IHH Healthcare has acquired circa 30% equity interest in Acibadem Sagklik Yatirimlari Holding AS (Acibadem Holding), increasing its shareholding in the subsidiary from 60% to 90%.
This followed the exercise of the option by the founder and CEO of Acibadem Holding, Mehmet Ali Aydinlar (MAA), and his wife, Hatice Seher Aydinlar (HSA) which saw a conversion of their 15% holding in Acibadem Holding into around 262.2mil new shares in IHH.
Meanwhile, Khazanah Nasional (Khazanah) via its whollyowned subsidiary Bagan Lalang Ventures Sdn Bhd (Bagan Lalang) exercised its option to convert its 15% holding in Acibadem Holding into around 262.2mil new shares in IHH.
Following the exercise of both options, IHH’s share base will be enlarged by 6.4% from 8,244mil shares to 8,769mil shares. The acquisition is expected to be completed by 4Q18.
We are slightly negative on the latest development. We expect IHH’s FY19F EPS to be diluted by circa 4.4% from 13.4 sen to 12.9 sen due to the increase in the group’s share base. The dilution from the rise in IHH’s share base offsets the estimated net earnings enlargement of 2% in FY19F from the bigger share of its Acibadem Holdings operations. Acibadem contributes circa 26% of IHH’s EBITDA.
However, the completion of this acquisition will provide IHH with greater control in paring down the foreign currency denominated loans in Acibadem Holding’s balance sheet. IHH plans to inject US$250mil, which is currently supported by Acibadem Holding’s shareholders, to reduce its foreign currency debt.

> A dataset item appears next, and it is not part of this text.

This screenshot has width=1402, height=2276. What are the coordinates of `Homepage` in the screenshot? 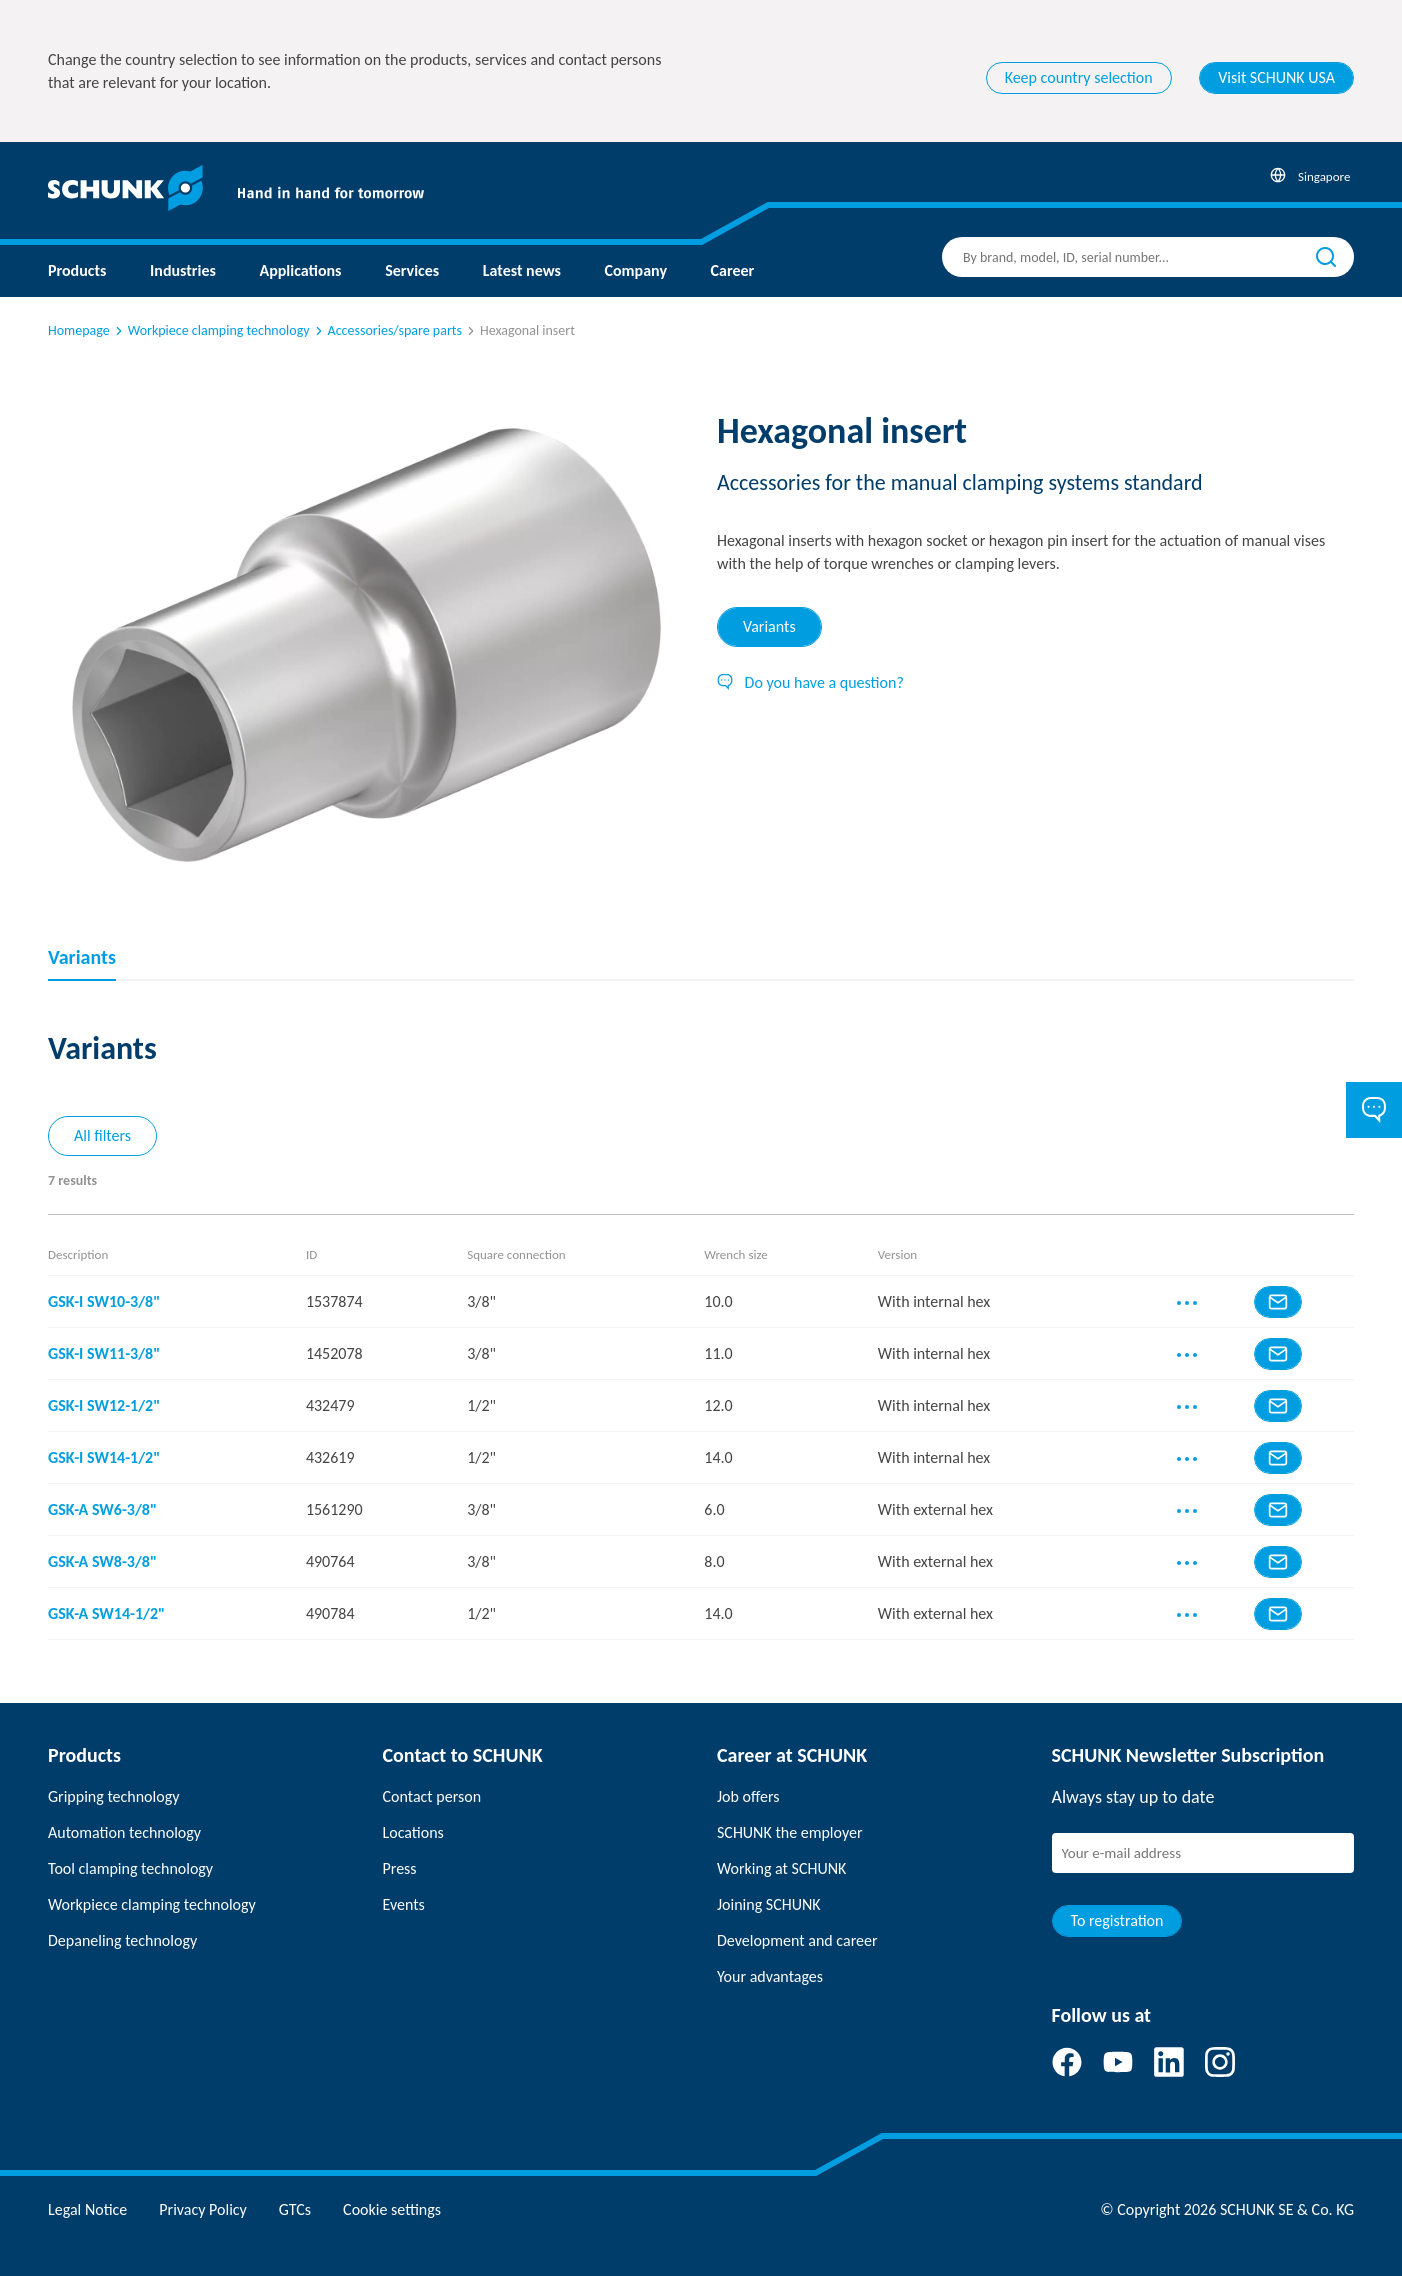 It's located at (79, 330).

IHH might convert some of the foreign currency debt into equity.
The weakening Turkish lira has been negatively impacting the company’s earnings growth due to the higher financing cost.
We remain cautious on IHH as we believe earnings will be dragged by the weaker lira as well as higher operating cost despite: (1) the strong prospects of the private healthcare sector backed by rising affluence and the aging population; and (2) its position in the premium segment of the private healthcare sector, translating to high EBITDA margins of around 20%.